Codebase retrieval mode doesn't properly answer using the context

logancyang commented 4 months ago

Before submitting your bug report

[X] I believe this is a bug. I'll try to join the Continue Discord for questions
[X] I'm not able to find an open issue that reports the same bug
[X] I've seen the troubleshooting guide on the Continue Docs

Relevant environment info

- OS: MacOS 14.3.1
- Continue: v0.8.17
- IDE: VS Code 1.87.1

Description

First time trying continue with @codebase, it seems successful at retrieval but the answer still appear to see nothing from the retrieved files.

I've been trying different questions with @Codebase but none worked. This one above was with GPT-4 and the default transformers.js embedding.

Really wanted it to work. (I was planning to make a YT video to share it because I think this is the current best way to integrate local coding LLMs)

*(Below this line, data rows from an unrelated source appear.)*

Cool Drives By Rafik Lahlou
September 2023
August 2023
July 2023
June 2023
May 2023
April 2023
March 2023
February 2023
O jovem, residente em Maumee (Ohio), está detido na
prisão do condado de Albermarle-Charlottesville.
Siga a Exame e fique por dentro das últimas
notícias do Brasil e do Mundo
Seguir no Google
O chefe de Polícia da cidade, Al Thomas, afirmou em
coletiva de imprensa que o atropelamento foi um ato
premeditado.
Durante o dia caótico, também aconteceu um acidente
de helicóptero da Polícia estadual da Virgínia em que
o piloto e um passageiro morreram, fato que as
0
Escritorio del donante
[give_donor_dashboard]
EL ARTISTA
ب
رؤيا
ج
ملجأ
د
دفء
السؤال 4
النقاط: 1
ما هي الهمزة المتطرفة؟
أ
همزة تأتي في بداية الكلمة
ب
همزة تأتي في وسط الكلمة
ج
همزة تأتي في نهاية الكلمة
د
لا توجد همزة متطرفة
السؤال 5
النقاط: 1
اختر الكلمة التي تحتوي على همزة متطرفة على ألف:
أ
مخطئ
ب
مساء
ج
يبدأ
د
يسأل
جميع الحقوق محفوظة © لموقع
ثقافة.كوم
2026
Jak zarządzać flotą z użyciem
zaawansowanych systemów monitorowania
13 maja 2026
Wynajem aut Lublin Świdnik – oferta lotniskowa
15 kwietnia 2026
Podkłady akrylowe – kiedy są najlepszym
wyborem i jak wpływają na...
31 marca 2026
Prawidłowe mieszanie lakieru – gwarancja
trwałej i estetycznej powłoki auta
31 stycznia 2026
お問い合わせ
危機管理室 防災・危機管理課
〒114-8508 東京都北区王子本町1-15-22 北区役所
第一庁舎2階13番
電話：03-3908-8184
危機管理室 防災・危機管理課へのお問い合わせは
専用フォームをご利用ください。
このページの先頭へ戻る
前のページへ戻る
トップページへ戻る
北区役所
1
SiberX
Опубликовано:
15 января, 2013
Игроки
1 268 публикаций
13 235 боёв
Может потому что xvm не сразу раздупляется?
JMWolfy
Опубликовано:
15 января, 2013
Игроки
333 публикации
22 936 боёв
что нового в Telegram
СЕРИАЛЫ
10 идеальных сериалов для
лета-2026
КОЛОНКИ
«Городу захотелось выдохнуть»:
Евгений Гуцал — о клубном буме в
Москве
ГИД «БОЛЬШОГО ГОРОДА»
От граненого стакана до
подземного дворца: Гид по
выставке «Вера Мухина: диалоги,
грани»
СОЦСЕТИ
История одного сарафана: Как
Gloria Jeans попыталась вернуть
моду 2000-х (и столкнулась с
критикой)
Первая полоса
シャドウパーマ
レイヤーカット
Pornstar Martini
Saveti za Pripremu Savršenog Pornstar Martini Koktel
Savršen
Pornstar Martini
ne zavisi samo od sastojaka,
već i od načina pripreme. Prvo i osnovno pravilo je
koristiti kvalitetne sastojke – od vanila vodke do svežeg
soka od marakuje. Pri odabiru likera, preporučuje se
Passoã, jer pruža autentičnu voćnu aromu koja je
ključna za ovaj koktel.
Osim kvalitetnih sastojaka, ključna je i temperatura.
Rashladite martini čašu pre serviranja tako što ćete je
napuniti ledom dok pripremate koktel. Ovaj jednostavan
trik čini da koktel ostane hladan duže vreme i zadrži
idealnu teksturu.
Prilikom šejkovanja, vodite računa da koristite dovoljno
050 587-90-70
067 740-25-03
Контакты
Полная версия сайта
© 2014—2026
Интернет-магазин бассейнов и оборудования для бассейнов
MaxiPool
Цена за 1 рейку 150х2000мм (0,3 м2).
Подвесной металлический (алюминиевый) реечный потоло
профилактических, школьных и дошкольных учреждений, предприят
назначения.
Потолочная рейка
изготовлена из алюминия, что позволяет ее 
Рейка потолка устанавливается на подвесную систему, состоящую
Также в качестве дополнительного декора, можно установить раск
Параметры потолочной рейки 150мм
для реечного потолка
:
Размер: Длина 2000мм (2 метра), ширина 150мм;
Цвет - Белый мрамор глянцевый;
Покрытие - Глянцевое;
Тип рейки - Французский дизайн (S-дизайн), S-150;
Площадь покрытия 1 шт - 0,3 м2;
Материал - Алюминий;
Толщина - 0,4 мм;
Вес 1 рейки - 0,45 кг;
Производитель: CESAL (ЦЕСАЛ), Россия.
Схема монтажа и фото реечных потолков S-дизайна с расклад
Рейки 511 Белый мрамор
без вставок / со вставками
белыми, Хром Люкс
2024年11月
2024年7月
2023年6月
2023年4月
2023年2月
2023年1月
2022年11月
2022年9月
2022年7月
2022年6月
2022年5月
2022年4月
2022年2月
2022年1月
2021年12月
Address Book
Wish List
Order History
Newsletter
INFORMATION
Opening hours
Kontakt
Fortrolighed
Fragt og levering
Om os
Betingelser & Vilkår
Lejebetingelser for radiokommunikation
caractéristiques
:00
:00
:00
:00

I also tried using openai embedding small by setting the embedding provider as below and refreshing the index, but got this error Error getting context items from codebase: TypeError: Cannot read properties of undefined (reading '0'). Could be a separate issue though.

{
  "embeddingsProvider": {
    "provider": "openai",
    "model": "text-embedding-3-small"
  }
}

To reproduce

My config.json

{
  "models": [
    {
      "title": "GPT-4 (Free Trial)",
      "provider": "free-trial",
      "model": "gpt-4"
    },
    {
      "title": "GPT-4 Vision (Free Trial)",
      "provider": "free-trial",
      "model": "gpt-4-vision-preview"
    },
    {
      "title": "Gemini Pro (Free Trial)",
      "provider": "free-trial",
      "model": "gemini-pro"
    },
    {
      "title": "Codellama 70b (Free Trial)",
      "provider": "free-trial",
      "model": "codellama-70b"
    },
    {
      "title": "Phind Codellama",
      "provider": "ollama",
      "model": "phind-codellama",
      "num_ctx": 16384
    }
  ],
  "slashCommands": [
    {
      "name": "edit",
      "description": "Edit selected code"
    },
    {
      "name": "comment",
      "description": "Write comments for the selected code"
    },
    {
      "name": "share",
      "description": "Download and share this session"
    },
    {
      "name": "cmd",
      "description": "Generate a shell command"
    }
  ],
  "customCommands": [
    {
      "name": "test",
      "prompt": "Write a comprehensive set of unit tests for the selected code. It should setup, run tests that check for correctness including important edge cases, and teardown. Ensure that the tests are complete and sophisticated. Give the tests just as chat output, don't edit any file.",
      "description": "Write unit tests for highlighted code"
    }
  ],
  "contextProviders": [
    {
      "name": "diff",
      "params": {}
    },
    {
      "name": "open",
      "params": {}
    },
    {
      "name": "terminal",
      "params": {}
    },
    {
      "name": "problems",
      "params": {}
    },
    {
      "name": "codebase",
      "params": {
        "nRetrieve": 45,
        "nFinal": 15,
        "useReranking": true
      }
    }
  ],
  "embeddingsProvider": {
    "provider": "transformers.js"
  },
  "allowAnonymousTelemetry": false
}

Log output

No response

sestinj commented 3 months ago

@logancyang it looks like you're doing nothing wrong! Properties of undefined does seem like a separate error and I'll check this out.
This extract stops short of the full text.